#### ACTION ITEM:
Directions for the data below: repeat exactly the lines from the one with "Герчогло Богдана Валерійовича, 4" through the one with "حسینی -موسسه آموزشی و فرهنگی", both included, and omit all pictures.

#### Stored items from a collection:
┌──
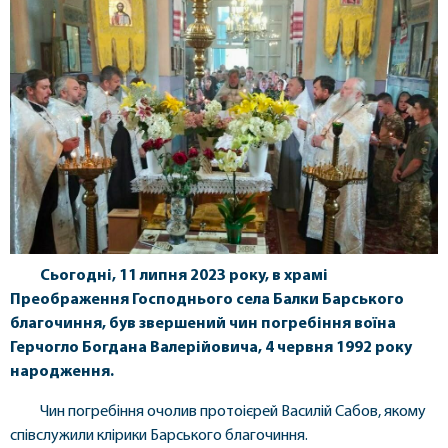
Сьогодні, 11 липня 2023 року, в храмі
Преображення Господнього села Балки Барського
благочиння, був звершений чин погребіння воїна
Герчогло Богдана Валерійовича, 4 червня 1992 року
народження.
Чин погребіння очолив протоієрей Василій Сабов, якому
співслужили клірики Барського благочиння.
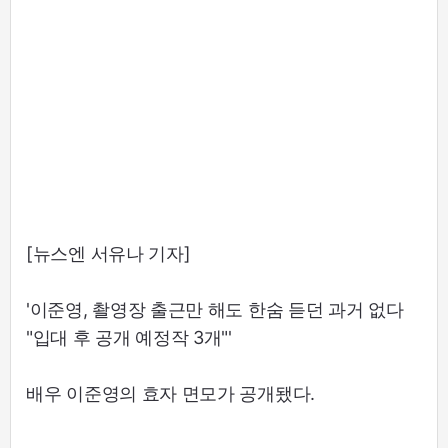
[뉴스엔 서유나 기자]
'이준영, 촬영장 출근만 해도 한숨 듣던 과거 없다
"입대 후 공개 예정작 3개"'
배우 이준영의 효자 면모가 공개됐다.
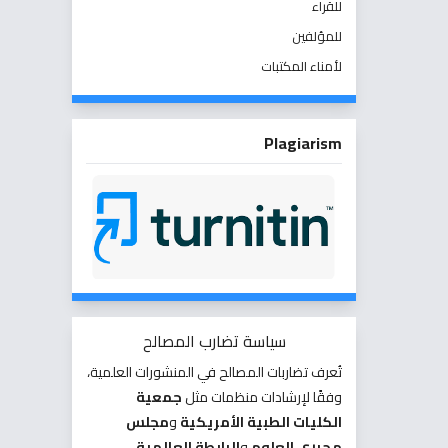
للقراء
للمؤلفين
لأمناء المكتبات
Plagiarism
سياسة تضارب المصالح
تُعرف تضاربات المصالح في المنشورات العلمية،
وفقًا لإرشادات منظمات مثل
جمعية
الكليات الطبية الأمريكية
و
مجلس
محرري العلوم
و
الرابطة العالمية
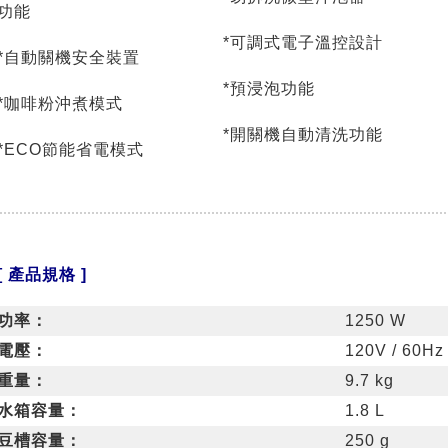
功能
*可調式電子溫控設計
*自動關機安全裝置
*預浸泡功能
*咖啡粉沖煮模式
*開關機自動清洗功能
*ECO節能省電模式
[ 產品規格 ]
功率：
1250 W
電壓：
120V / 60Hz
重量：
9.7 kg
水箱容量：
1.8 L
豆槽容量：
250 g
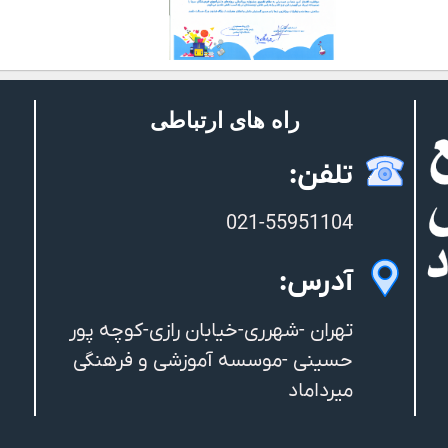
راه های ارتباطی
تلفن:
021-55951104
آدرس:
تهران -شهرری-خیابان رازی-کوچه پور
حسینی -موسسه آموزشی و فرهنگی
میرداماد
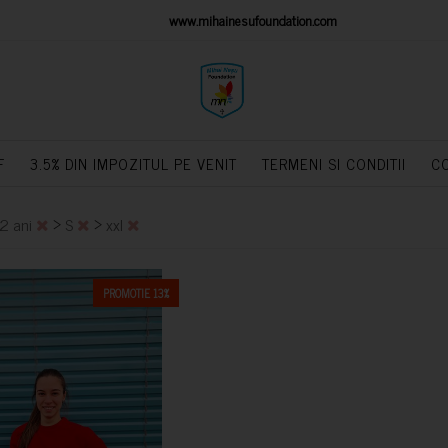
IONS PLATFORM
www.mihainesufoundation.com
powere
F
3.5% DIN IMPOZITUL PE VENIT
TERMENI SI CONDITII
C
>
>
2 ani
S
xxl
PROMOTIE 13%
CUMPARA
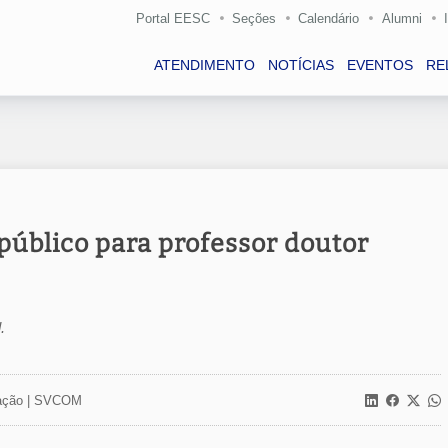
Portal EESC
Seções
Calendário
Alumni
ATENDIMENTO
NOTÍCIAS
EVENTOS
RE
público para professor doutor
.
ção |
SVCOM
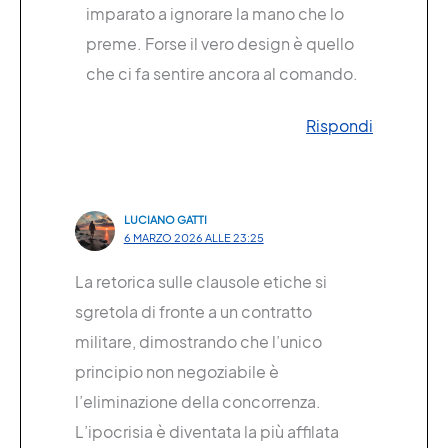
imparato a ignorare la mano che lo
preme. Forse il vero design è quello
che ci fa sentire ancora al comando.
Rispondi
LUCIANO GATTI
6 MARZO 2026 ALLE 23:25
La retorica sulle clausole etiche si
sgretola di fronte a un contratto
militare, dimostrando che l’unico
principio non negoziabile è
l’eliminazione della concorrenza.
L’ipocrisia è diventata la più affilata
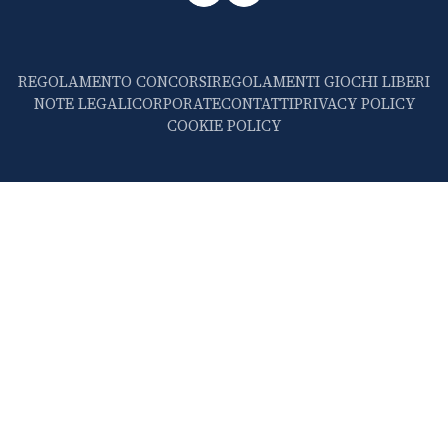
REGOLAMENTO CONCORSI
REGOLAMENTI GIOCHI LIBERI
NOTE LEGALI
CORPORATE
CONTATTI
PRIVACY POLICY
COOKIE POLICY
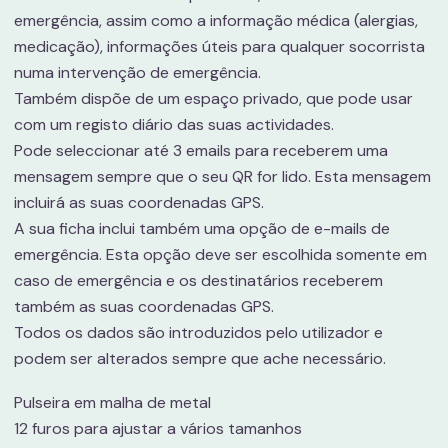
emergência, assim como a informação médica (alergias,
medicação), informações úteis para qualquer socorrista
numa intervenção de emergência.
Também dispõe de um espaço privado, que pode usar
com um registo diário das suas actividades.
Pode seleccionar até 3 emails para receberem uma
mensagem sempre que o seu QR for lido. Esta mensagem
incluirá as suas coordenadas GPS.
A sua ficha inclui também uma opção de e-mails de
emergência. Esta opção deve ser escolhida somente em
caso de emergência e os destinatários receberem
também as suas coordenadas GPS.
Todos os dados são introduzidos pelo utilizador e
podem ser alterados sempre que ache necessário.
Pulseira em malha de metal
12 furos para ajustar a vários tamanhos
└──
#### SOLUTION TO THIS EXERCISE:
Герчогло Богдана Валерійовича, 4 червня 1992 року
народження.
Чин погребіння очолив протоієрей Василій Сабов, якому
співслужили клірики Барського благочиння.
[뉴스엔 서유나 기자]
'이준영, 촬영장 출근만 해도 한숨 듣던 과거 없다
"입대 후 공개 예정작 3개"'
배우 이준영의 효자 면모가 공개됐다.
للقراء
للمؤلفين
لأمناء المكتبات
Plagiarism
سياسة تضارب المصالح
تُعرف تضاربات المصالح في المنشورات العلمية،
وفقًا لإرشادات منظمات مثل
جمعية
الكليات الطبية الأمريكية
و
مجلس
محرري العلوم
و
الرابطة العالمية
功能
*可調式電子溫控設計
*自動關機安全裝置
*預浸泡功能
*咖啡粉沖煮模式
*開關機自動清洗功能
*ECO節能省電模式
[ 產品規格 ]
功率：
1250 W
電壓：
120V / 60Hz
重量：
9.7 kg
水箱容量：
1.8 L
豆槽容量：
250 g
راه های ارتباطی
تلفن:
021-55951104
آدرس:
تهران -شهرری-خیابان رازی-کوچه پور
حسینی -موسسه آموزشی و فرهنگی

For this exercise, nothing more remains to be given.